Saved entries:
= = =

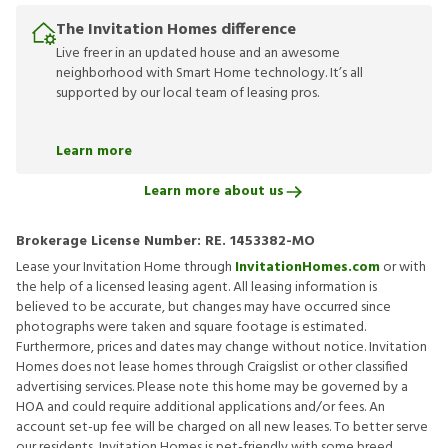
The Invitation Homes difference
Live freer in an updated house and an awesome
neighborhood with Smart Home technology. It’s all
supported by our local team of leasing pros.
Learn more
Learn more about us
Brokerage License Number:
RE. 1453382-MO
Lease your Invitation Home through
InvitationHomes.com
or with
the help of a licensed leasing agent. All leasing information is
believed to be accurate, but changes may have occurred since
photographs were taken and square footage is estimated.
Furthermore, prices and dates may change without notice. Invitation
Homes does not lease homes through Craigslist or other classified
advertising services. Please note this home may be governed by a
HOA and could require additional applications and/or fees. An
account set-up fee will be charged on all new leases. To better serve
our residents, Invitation Homes is pet-friendly with some breed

= = =

TASK ITEM:
Please give the number of lines in the entries above that hold "through", with no other words.

OUTPUT OF THE TASK:
2